Bangladesh Bank: Economy not in crisis

  • Currently Tk169,586 crore excess liquidity in banks
  • $659 million remittance came through banking channels in first 10 days of November
  • This was $641 million during the same period of the last year
  • Remittance earnings saw 2.8% YoY growth
  • LCs worth $1.26 billion opened in the first 10 days of November
  • It was $1.23 billion in the same period in October

There was excess liquidity in banks and also no bar in opening letters of credit (LC) for commercial importers, the Bangladesh Bank reiterated on Monday.

They were also hopeful that foreign currency supply and remittance inflow will see a balanced condition by January or February next year.

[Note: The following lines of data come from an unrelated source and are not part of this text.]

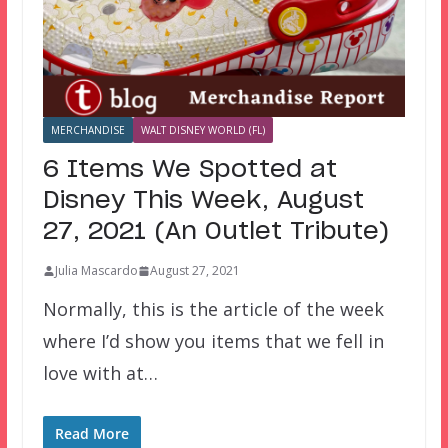
MERCHANDISE
WALT DISNEY WORLD (FL)
6 Items We Spotted at
Disney This Week, August
27, 2021 (An Outlet Tribute)
Julia Mascardo
August 27, 2021
Normally, this is the article of the week
where I’d show you items that we fell in
love with at…
Read More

“There have been news in a few media reports and on social media that opening of LCs had been suspended, this is far beyond the truth, it is unfortunate. There is no restriction whatsoever. Banks are facilitating LCs based on usable remittances they have. LCs worth $1.26 billion were opened in the first 10 days of November," central bank spokesperson Abul Kalam Azad informed in a briefing on Monday.

When the global situation becomes vulnerable, such rumours begin to spread, he also said.

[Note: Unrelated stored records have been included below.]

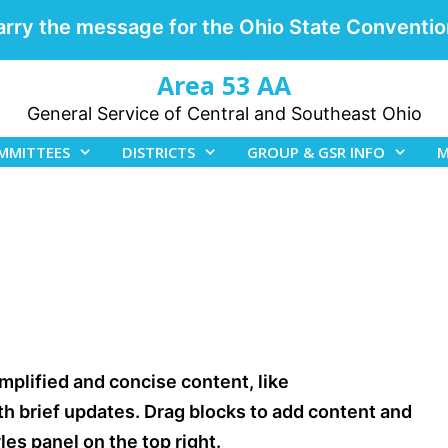
arry the message for the Ohio State Conventio
Area 53 AA
General Service of Central and Southeast Ohio
MMITTEES
DISTRICTS
GROUP & GSR INFO
M
mplified and concise content, like
 brief updates. Drag blocks to add content and
es panel on the top right.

Addressing such rumours, Zahid Hussain, lead economist consultant for World Bank, told Dhaka Tribune: “Bangladesh Bank is changing the policy so many times that people are losing confidence. As a result, there is an opportunity to spread rumours. 

“Bangladesh Bank needs to stabilize the economy by analyzing economic data. Suppose, now they are saying that the remittance problem will be resolved in January-February, whereas last June-July they were talking about two months. Such shifting in policymaking and lack of information are fueling rumours.”

“Overseas workers may get confused because of multiple exchange rates. Apart from this, exchanges may lose interest in dollar purchases by first fixing it at Tk108 and then Tk107.5. In that case, there is no reason for expatriates to go to the central bank's rate of Tk99 to spend their hard-earned dollars. So remittance senders may now be looking for other ways,” he added. 

However, the Bangladesh Bank is also saying that they are providing dollar support in payment of government LCs opened for import in priority sectors and essential commodities (fuel, fertilizer and food) to maintain economic stability by keeping the country's energy and food security intact.

Remittance earnings saw a 2.8% year-on-year growth as the country received $659 million from expat Bangladeshis as of 10 November this year compared to $641 million during the same period last year, according to a Bangladesh Bank notice.

Regarding remittance growth, Hussain said: “I myself am puzzled while looking for the exact reason for the sudden drops in remittances, because until the end of August, about 800,000 workers had gone out of the country, which was 617,000 earlier." 

"Neither their salaries have decreased in the countries they have gone to, nor is it that the cost of living has risen so much in those countries, adding too many inflationary pressures. I think moving away from different exchange rates will boost remittances through banking channels,” the former chief economist at the World Bank's Dhaka office explained. 

According to data from the Bangladesh Bank, expatriate Bangladeshis sent $1.52 billion home in October, which decreased 7.4% from the same month last year and 1% from September.

Data analysis also shows that the first four months of the current fiscal year witnessed a 2.03% year-over-year decline in remittances, falling to $7.19 billion.